La CSN situe ce bilan régional dans un contexte plus large. À l’échelle du Québec, 257 travailleurs sont décédés en 2025, un nombre en hausse par rapport à l’année précédente et supérieur à la moyenne des dix dernières années. Pour la centrale syndicale, cette tendance confirme que les enjeux de santé et sécurité demeurent bien présents dans toutes les régions.
Tout comme au niveau provincial, le conseil central régional critique certaines décisions récentes du gouvernement du Québec. L’adoption de la Loi 28, entrée en vigueur après la mise en place complète des mécanismes de participation en santé et sécurité du travail à l’automne dernier, est perçue comme un recul. La loi prévoit notamment une application partielle de ces mécanismes dans le réseau public de la santé, des services sociaux et de l’éducation. « Dans le réseau public, l’employeur, c’est le gouvernement lui‑même. Et il choisit de jouer avec la santé et la sécurité de ses salariés.
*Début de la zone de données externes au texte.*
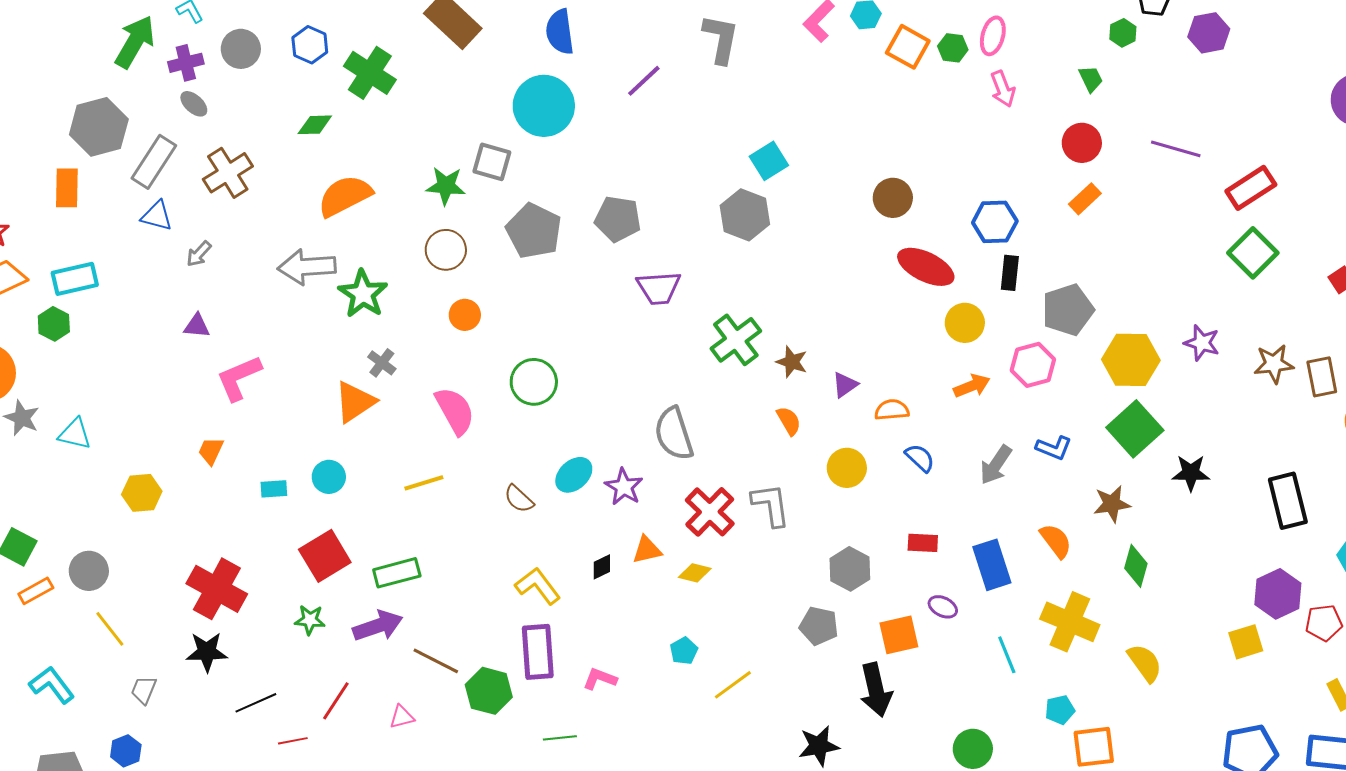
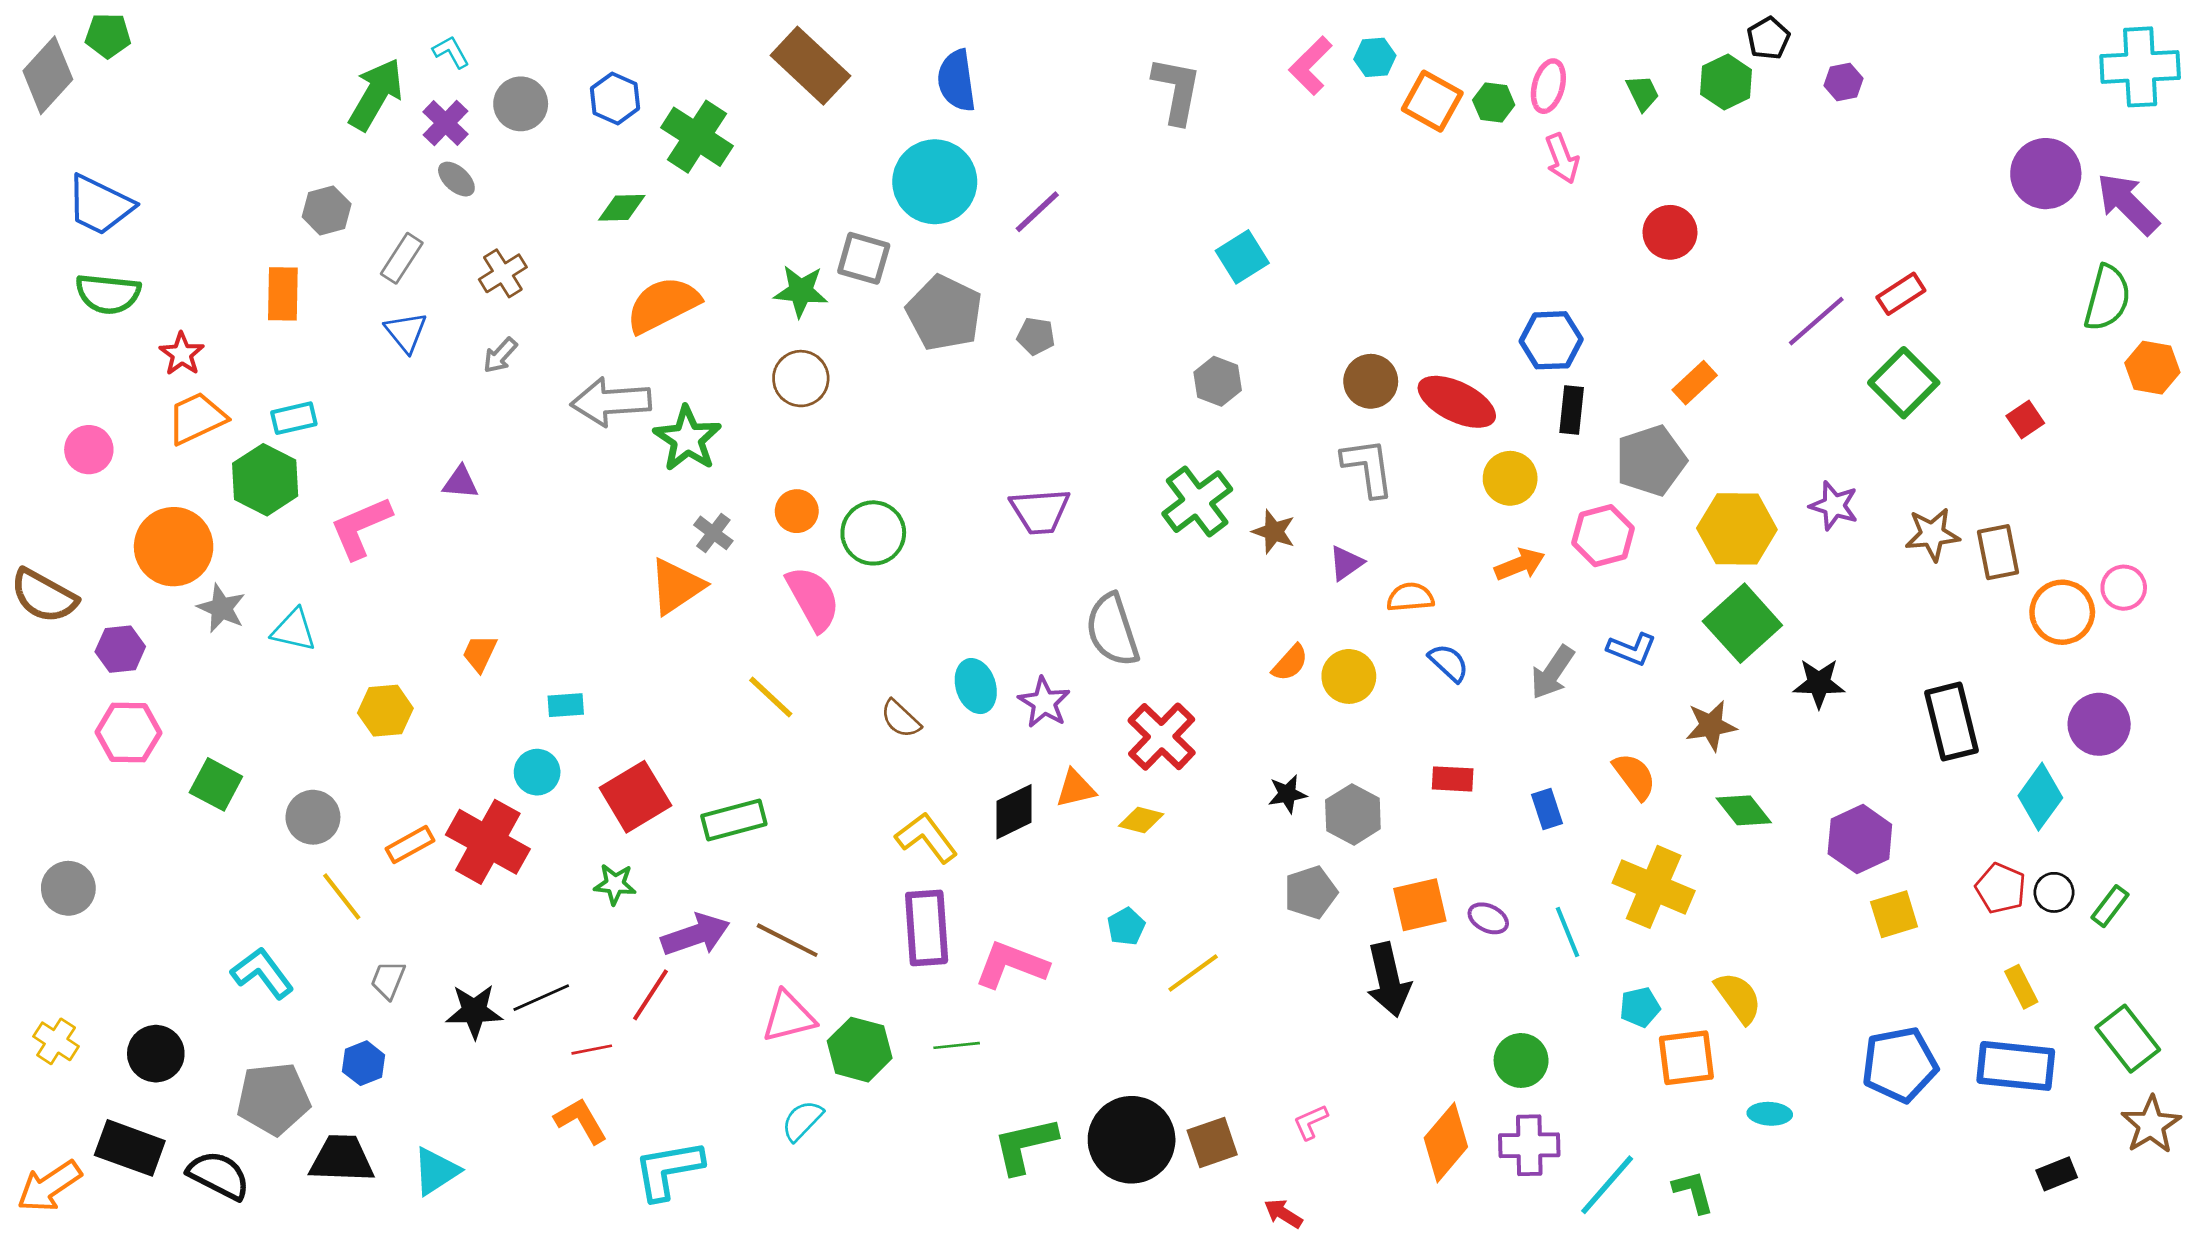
green hexagon: (1123, 33) -> (1726, 82), size x1.4
purple hexagon: (1209, 33) -> (1844, 82), size x0.7
purple cross: (186, 63) -> (446, 123), turned -32
green trapezoid: (1091, 79) -> (1643, 93), moved
purple line: (644, 81) -> (1037, 212), moved
gray hexagon: (99, 127) -> (327, 210), size x0.6
purple line: (1176, 149) -> (1816, 321), moved, turned -57
gray rectangle: (154, 162) -> (402, 258), size x0.7
brown cross: (228, 173) -> (503, 273), size x0.7
red rectangle: (1251, 188) -> (1901, 294), size x0.7
brown circle: (893, 198) -> (1371, 381), moved
orange rectangle: (1085, 199) -> (1695, 383), moved
gray hexagon: (745, 215) -> (1218, 381), moved, size x0.7
blue triangle: (157, 216) -> (406, 332), turned 36
gray pentagon: (618, 219) -> (1036, 336), size x0.6
gray pentagon: (534, 231) -> (944, 313), moved
gray arrow: (199, 254) -> (500, 355), moved
cyan rectangle: (75, 279) -> (294, 418), size x0.7
purple trapezoid: (659, 288) -> (1040, 511), moved
orange circle: (465, 315) -> (797, 511), moved
green hexagon: (54, 324) -> (265, 480), size x1.5
pink L-shape: (239, 378) -> (361, 528), moved
green circle: (534, 382) -> (873, 533), moved
orange semicircle: (789, 421) -> (1290, 663), moved, turned 72
cyan ellipse: (574, 475) -> (976, 686), turned -66
cyan circle: (329, 477) -> (537, 772), moved
yellow line: (424, 483) -> (771, 697), turned 60
gray L-shape: (771, 505) -> (1368, 467), moved
blue rectangle: (992, 565) -> (1547, 809), size x0.6
green diamond: (1136, 566) -> (1744, 810), turned -54
black diamond: (602, 567) -> (1014, 812), size x1.6
orange rectangle: (36, 591) -> (410, 845), moved
purple hexagon: (1278, 594) -> (1860, 839), moved
purple ellipse: (943, 607) -> (1488, 918), moved
red pentagon: (1324, 623) -> (2001, 888), turned 30
purple arrow: (378, 626) -> (696, 935), moved
gray pentagon: (819, 626) -> (1311, 892), turned -30
black star: (207, 652) -> (474, 1011), moved
yellow semicircle: (1145, 663) -> (1738, 998), moved
pink L-shape: (600, 679) -> (1011, 965), size x1.6
green hexagon: (489, 691) -> (860, 1050), moved
pink triangle: (402, 717) -> (789, 1017), moved, size x1.6
black star: (819, 746) -> (1287, 794), moved, size x0.7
Pour nous, c’est inacceptable », soutient Félix‑Antoine Lafleur, précisant que certains articles de la loi sont actuellement contestés devant les tribunaux par la CSN.
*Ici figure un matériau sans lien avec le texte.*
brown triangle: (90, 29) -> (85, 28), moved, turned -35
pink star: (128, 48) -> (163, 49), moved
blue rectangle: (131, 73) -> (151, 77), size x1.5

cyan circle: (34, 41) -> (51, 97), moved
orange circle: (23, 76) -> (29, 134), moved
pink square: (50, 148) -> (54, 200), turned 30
Le secteur de la construction dans la mire
Un autre sujet de préoccupation concerne le secteur de la construction, reconnu comme le plus dangereux au Québec. En 2025, 77 % des accidents de travail mortels sont survenus sur des chantiers, selon la centrale syndicale. Le projet de loi 27, déposé récemment par le gouvernement, est dénoncé par la CSN puisqu’il prévoit une réduction de la présence des représentants en santé et sécurité sur les chantiers. « Même si ce secteur est le plus à risque, on cherche à en affaiblir les protections. C’est un message inquiétant pour les travailleurs, y compris dans notre région », soutient le conseil central régional.
À l’occasion de cette journée de commémoration, le CCATNQ‑CSN rappelle que derrière chaque statistique se trouvent des familles, des collègues et des communautés touchées. L’organisation syndicale affirme poursuivre ses efforts afin d’améliorer la prévention des accidents et de rappeler l’importance d’un engagement réel en matière de santé et de sécurité du travail, tant au niveau régional que provincial.